What Is Sell-Through Rate?

Sell-through rate tells you what percentage of stock you've sold in a given period. Essential for managing inventory and avoiding markdowns.

Key Takeaways

  • Sell-through rate = Units Sold ÷ (Units Sold + Units Remaining) × 100.
  • High sell-through rate means you're selling efficiently; low means excess stock.
  • Target sell-through rates vary — fashion aims for 80%+ in season; staples can carry lower.

The formula

Sell-through rate is units sold divided by total units available (sold plus remaining), expressed as a percentage. If you received 500 units of a product and sold 350, your sell-through rate is 70%. The remaining 30% represents capital tied up in unsold inventory.

Why it matters

Unsold inventory is frozen cash. It also incurs ongoing storage costs (warehouse fees, Amazon FBA long-term storage fees), risks obsolescence or damage, and eventually requires markdowns that erode margin. A high sell-through rate means you're ordering the right quantities and selling efficiently.

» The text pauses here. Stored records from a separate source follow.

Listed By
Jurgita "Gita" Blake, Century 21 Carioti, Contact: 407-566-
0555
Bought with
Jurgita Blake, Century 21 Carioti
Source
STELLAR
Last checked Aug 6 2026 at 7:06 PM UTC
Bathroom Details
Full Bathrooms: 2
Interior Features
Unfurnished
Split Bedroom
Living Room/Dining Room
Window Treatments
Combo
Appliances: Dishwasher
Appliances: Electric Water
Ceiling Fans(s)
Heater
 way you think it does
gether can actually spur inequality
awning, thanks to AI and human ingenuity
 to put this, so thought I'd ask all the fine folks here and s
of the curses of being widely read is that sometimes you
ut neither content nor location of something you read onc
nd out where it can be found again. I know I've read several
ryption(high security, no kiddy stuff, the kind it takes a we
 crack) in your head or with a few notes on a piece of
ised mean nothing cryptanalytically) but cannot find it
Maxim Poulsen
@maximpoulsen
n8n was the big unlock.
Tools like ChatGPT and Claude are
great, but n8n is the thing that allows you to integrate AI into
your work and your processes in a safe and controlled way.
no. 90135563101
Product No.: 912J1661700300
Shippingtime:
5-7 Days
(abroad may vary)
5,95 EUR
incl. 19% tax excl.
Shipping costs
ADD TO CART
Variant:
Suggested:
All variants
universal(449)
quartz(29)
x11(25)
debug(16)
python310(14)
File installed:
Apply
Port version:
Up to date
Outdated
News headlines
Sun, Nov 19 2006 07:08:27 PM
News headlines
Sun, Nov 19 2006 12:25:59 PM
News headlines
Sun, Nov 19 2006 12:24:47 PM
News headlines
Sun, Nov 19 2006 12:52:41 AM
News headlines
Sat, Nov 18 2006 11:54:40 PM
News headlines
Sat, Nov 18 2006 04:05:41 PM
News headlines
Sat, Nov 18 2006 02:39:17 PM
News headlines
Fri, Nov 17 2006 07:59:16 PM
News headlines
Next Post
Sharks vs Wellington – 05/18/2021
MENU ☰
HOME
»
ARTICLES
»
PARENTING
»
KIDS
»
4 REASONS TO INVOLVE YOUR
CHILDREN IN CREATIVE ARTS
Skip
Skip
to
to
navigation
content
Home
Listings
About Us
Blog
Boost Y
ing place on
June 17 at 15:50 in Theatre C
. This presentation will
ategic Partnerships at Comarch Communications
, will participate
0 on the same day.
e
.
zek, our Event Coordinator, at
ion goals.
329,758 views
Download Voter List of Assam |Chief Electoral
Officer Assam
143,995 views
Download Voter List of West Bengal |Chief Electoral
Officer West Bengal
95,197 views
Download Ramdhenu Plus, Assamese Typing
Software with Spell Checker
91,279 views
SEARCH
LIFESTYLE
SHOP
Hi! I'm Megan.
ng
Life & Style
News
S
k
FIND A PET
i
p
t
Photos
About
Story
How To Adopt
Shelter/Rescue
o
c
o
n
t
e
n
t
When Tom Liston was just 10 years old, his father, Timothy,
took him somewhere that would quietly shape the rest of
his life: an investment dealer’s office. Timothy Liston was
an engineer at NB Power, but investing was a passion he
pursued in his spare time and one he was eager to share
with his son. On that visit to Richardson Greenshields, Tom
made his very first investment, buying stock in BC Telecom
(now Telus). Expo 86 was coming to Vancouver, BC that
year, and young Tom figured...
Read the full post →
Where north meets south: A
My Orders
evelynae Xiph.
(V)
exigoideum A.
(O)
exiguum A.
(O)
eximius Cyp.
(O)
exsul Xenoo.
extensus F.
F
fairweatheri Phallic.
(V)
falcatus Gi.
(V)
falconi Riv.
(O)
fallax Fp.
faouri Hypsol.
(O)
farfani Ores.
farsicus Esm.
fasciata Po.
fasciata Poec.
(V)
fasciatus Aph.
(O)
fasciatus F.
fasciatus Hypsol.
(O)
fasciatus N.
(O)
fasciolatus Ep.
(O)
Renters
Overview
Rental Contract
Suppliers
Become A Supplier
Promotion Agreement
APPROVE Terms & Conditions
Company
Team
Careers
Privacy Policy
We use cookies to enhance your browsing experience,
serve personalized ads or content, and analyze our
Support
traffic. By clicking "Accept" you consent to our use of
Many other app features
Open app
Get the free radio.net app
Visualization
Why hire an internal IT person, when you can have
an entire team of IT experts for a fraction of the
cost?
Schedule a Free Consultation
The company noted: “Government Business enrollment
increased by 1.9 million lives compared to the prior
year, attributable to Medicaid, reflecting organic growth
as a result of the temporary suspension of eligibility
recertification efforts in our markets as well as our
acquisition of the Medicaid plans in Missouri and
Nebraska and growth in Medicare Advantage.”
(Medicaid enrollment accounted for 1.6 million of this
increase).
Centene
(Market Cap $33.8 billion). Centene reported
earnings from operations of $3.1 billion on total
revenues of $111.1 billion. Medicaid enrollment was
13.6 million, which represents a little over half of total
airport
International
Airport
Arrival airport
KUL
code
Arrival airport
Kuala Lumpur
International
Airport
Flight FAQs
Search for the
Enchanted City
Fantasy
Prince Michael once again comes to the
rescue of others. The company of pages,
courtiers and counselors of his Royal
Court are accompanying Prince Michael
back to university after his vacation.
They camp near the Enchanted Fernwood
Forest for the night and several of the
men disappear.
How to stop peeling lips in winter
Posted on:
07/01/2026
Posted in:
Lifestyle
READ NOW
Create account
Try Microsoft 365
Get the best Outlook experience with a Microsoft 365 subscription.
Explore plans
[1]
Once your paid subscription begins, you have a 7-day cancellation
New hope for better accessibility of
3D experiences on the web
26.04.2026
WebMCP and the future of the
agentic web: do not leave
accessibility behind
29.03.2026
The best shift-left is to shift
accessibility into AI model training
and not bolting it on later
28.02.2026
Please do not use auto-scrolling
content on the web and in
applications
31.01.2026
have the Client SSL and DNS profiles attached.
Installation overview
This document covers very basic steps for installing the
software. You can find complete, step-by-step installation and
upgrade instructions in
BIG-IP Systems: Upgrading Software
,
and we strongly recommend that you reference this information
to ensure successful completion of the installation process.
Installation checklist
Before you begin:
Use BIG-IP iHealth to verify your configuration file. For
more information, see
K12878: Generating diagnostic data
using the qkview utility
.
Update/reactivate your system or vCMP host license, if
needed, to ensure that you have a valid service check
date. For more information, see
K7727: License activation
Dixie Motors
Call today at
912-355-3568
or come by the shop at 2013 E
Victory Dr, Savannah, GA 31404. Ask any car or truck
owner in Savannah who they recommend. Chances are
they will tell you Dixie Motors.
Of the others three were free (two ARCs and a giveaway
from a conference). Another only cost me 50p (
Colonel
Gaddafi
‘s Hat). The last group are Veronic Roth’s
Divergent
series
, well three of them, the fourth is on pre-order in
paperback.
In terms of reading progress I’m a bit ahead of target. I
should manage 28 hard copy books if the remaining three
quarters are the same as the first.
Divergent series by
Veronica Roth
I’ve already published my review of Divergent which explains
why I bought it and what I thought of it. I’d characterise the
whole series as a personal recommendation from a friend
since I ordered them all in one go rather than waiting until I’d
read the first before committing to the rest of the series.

What a good sell-through rate looks like

For seasonal or fashion products, 80–85% sell-through by end of season is considered healthy. For evergreen or replenishable products, 60–70% sell-through at any point in time is normal — you expect ongoing replenishment. The benchmark depends on your category and replenishment lead time.

Using sell-through to inform buying

Track sell-through by product and by season. Fast sellers with consistently high sell-through are candidates for deeper buying and safety stock. Slow sellers with low sell-through should be reordered in smaller quantities — or replaced entirely. Over time, this discipline significantly improves your inventory productivity.